In a significant announcement on Tuesday, Eli Lilly’s Chief Executive Officer David Ricks unveiled plans for a massive expansion of the company’s U.S. manufacturing capabilities, accompanied by calls for business-friendly policy changes. Speaking at Washington D.C.’s Andrew W. Mellon Auditorium alongside Commerce Secretary Howard Lutnick, Ricks revealed the pharmaceutical giant’s intention to invest $27 billion in constructing four new drug manufacturing facilities across the United States.
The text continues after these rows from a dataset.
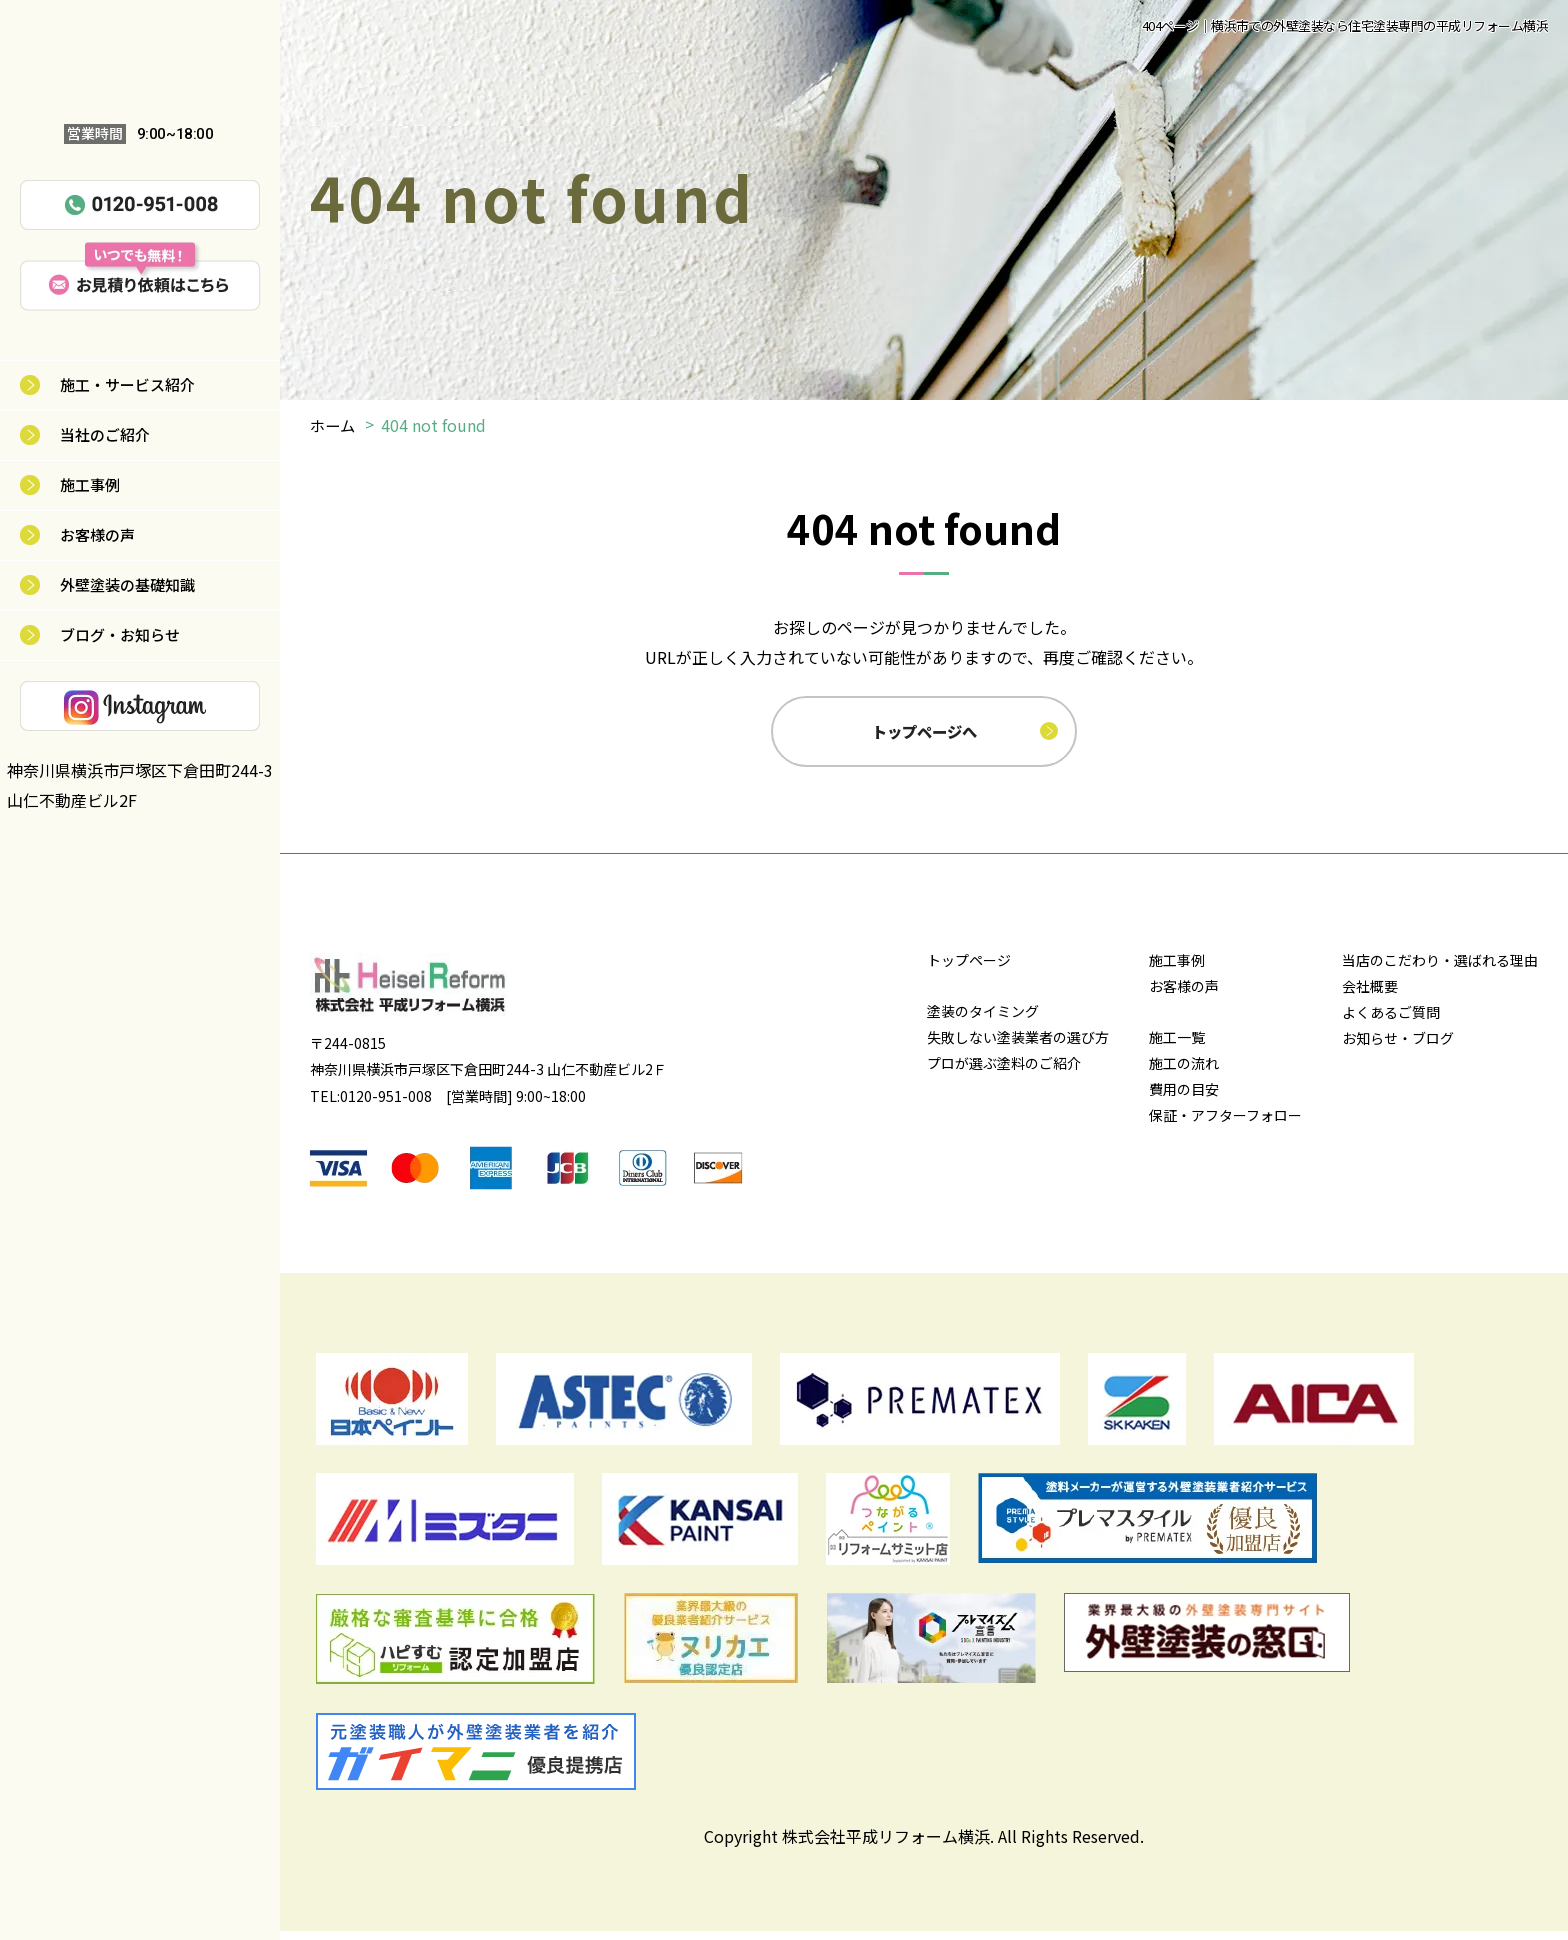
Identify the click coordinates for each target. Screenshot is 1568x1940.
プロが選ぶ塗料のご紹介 (1004, 1072)
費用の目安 (1184, 1098)
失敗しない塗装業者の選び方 (1018, 1046)
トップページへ (926, 735)
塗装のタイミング (983, 1020)
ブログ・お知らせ (120, 634)
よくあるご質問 (1391, 1021)
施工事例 (90, 484)
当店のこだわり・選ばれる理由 (1440, 969)
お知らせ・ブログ (1398, 1047)
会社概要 (1370, 995)
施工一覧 (1177, 1046)
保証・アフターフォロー (1225, 1124)
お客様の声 (97, 534)
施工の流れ (1184, 1072)
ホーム (334, 425)
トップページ (969, 969)
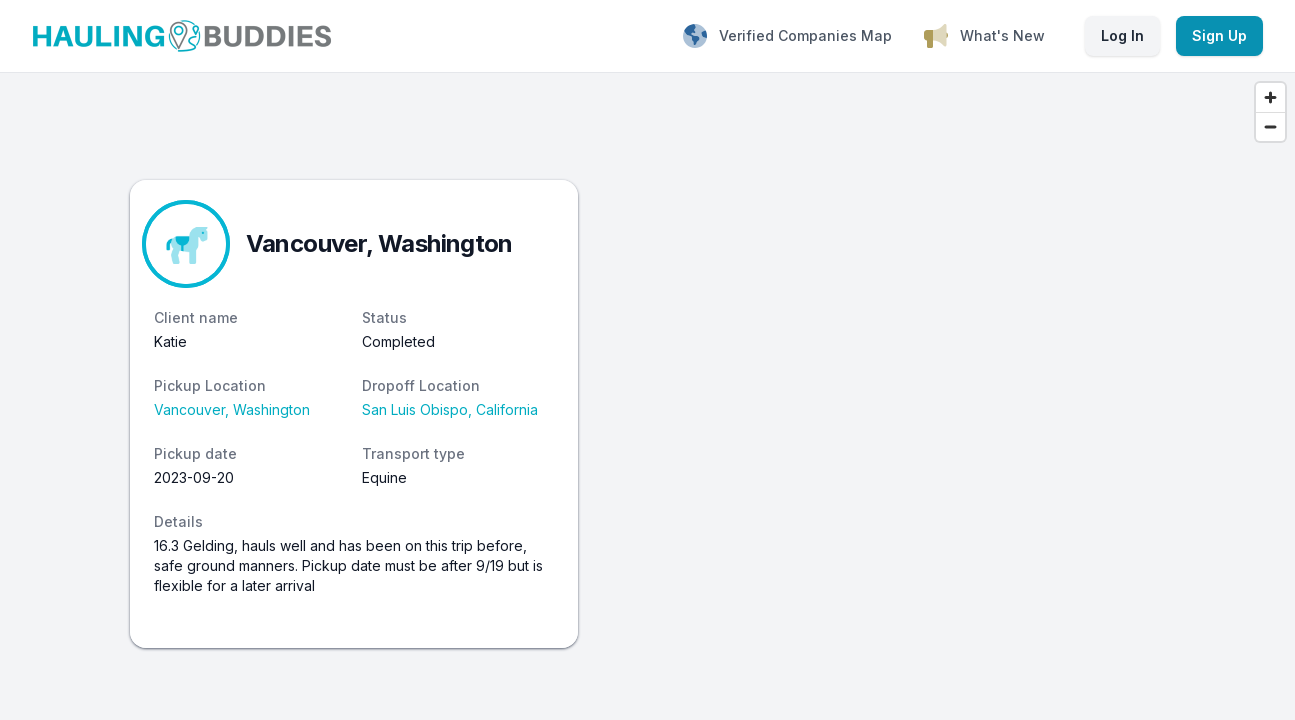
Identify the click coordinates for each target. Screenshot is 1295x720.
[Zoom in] (1270, 97)
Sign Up (1219, 35)
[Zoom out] (1270, 126)
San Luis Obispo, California (450, 409)
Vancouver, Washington (232, 409)
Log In (1122, 35)
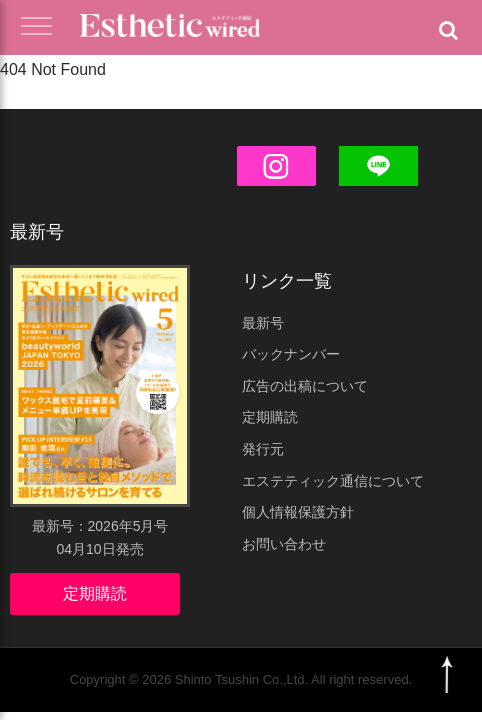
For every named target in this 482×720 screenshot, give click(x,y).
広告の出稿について (305, 386)
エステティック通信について (333, 481)
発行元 (263, 449)
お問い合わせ (284, 544)
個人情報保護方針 (298, 512)
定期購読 (95, 593)
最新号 (263, 323)
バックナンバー (291, 354)
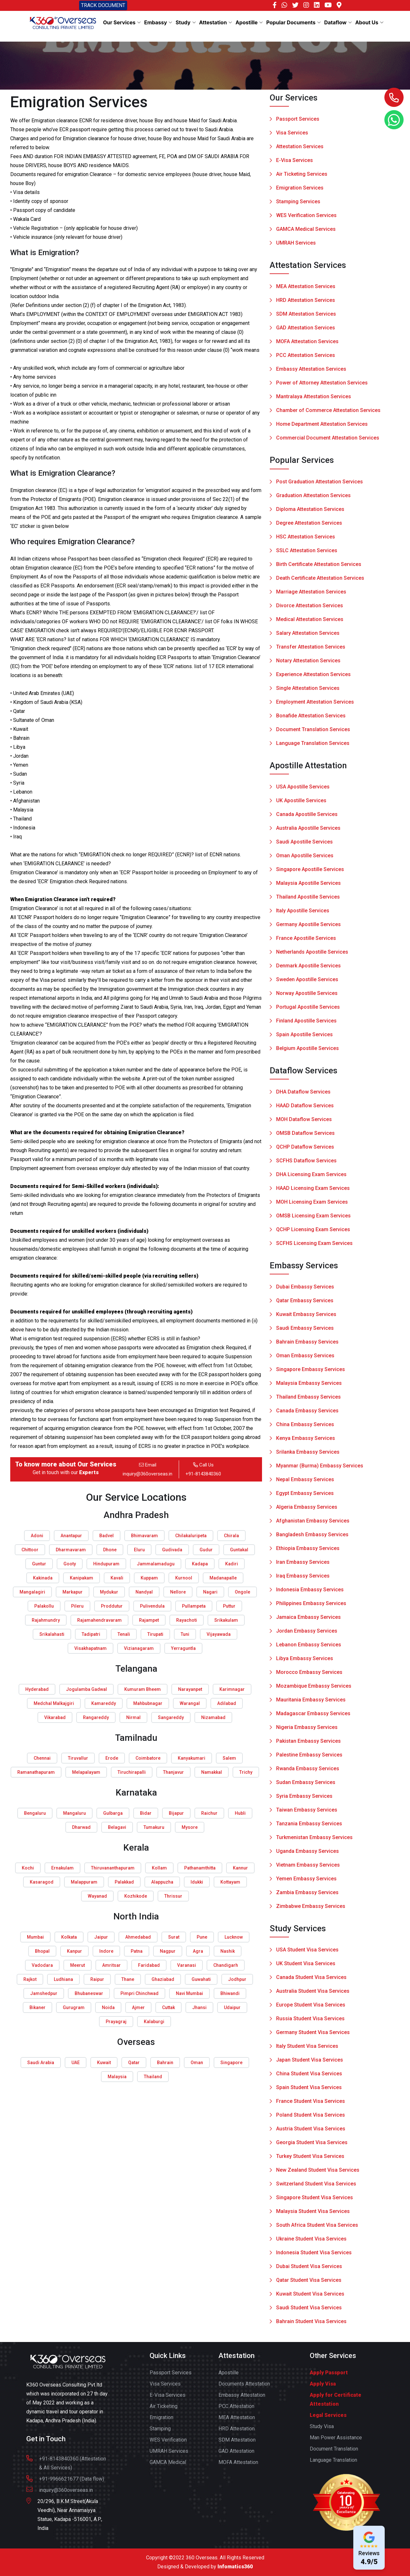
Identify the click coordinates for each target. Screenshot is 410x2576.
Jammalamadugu (156, 1563)
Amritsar (111, 1965)
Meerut (77, 1965)
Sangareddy (171, 1717)
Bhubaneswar (89, 1993)
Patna (137, 1951)
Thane (127, 1979)
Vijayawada (219, 1634)
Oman (197, 2062)
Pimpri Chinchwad (139, 1993)
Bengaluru (35, 1813)
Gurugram (74, 2007)
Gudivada (172, 1549)
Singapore (231, 2062)
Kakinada (43, 1577)
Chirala (231, 1535)
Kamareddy (103, 1703)
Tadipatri (91, 1634)
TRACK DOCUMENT (103, 5)
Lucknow (234, 1937)
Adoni (37, 1535)
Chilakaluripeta (191, 1535)
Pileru (77, 1606)
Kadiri (231, 1563)
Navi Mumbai (189, 1993)
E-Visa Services (294, 160)
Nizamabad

This latest commitment adds to Lilly’s existing $23 billion domestic manufacturing investments made since 2020, marking what Ricks termed an “expansion agenda unprecedented in history.” The announcement comes amid President Trump’s threats to impose approximately 25% tariffs on pharmaceutical imports, following recent discussions with
pharmaceutical industry leaders.
Three of the planned facilities will focus on producing active pharmaceutical ingredients for small molecule drugs, addressing what Ricks identified as a long-standing gap in U.S. manufacturing capabilities. The executive emphasized that this expansion would reduce the company’s dependence on foreign suppliers while
strengthening supply chain control.
During the announcement, Ricks stressed the importance of extending the 2017 tax cuts, which are set to expire this year, describing them as “fundamental” to Lilly’s investment strategy. He characterized tax reform as the positive incentive, or “carrot,” in contrast to the administration’s tariff threats, which he viewed as the “stick” approach to reshoring manufacturing.
The timing of Lilly’s announcement coincided with the House of Representatives’ narrow passage of legislation to extend the 2017 tax cuts, which had reduced corporate tax rates to 21% and decreased taxes on repatriated foreign profits.
Beyond manufacturing and tax policy, Ricks advocated for modifications to Medicare’s drug price negotiation program, established under the Biden administration. The industry is particularly focused on extending the timeline for when small molecule drugs become eligible for price negotiations. Ricks warned that without such changes, pharmaceutical companies might shift away from developing preventative medicines in favor of acute treatments, potentially conflicting with Health and Human Services Secretary Robert F. Kennedy Jr.’s healthcare objectives.
Additionally, Lilly is pushing for Medicare coverage of obesity medications. The company is particularly interested in the Centers for Medicare and Medicaid Services finalizing a proposed rule that would enable Medicare to cover weight loss drugs, including Lilly’s GLP-1 medication Zepbound, which is currently excluded from coverage.
Commerce Secretary Lutnick praised Lilly’s initiative, stating that the company’s actions aligned perfectly with the administration’s goals for domestic investment. He emphasized the broader importance of rebuilding America’s industrial infrastructure, including steel mills and pharmaceutical precursor production facilities.
The announcement marked a significant evolution from Lilly’s 2017 investment announcement, when Ricks promoted an $850 million manufacturing investment while advocating for Trump’s first-term corporate tax cuts. The current expansion represents a substantially larger commitment to domestic pharmaceutical manufacturing, reflecting both changing political pressures and strategic business
considerations.
The extensive manufacturing expansion plans demonstrate Lilly’s response to mounting political pressure for domestic pharmaceutical production, while simultaneously leveraging the announcement to advocate for favorable policy changes in areas of tax, drug pricing, and healthcare coverage.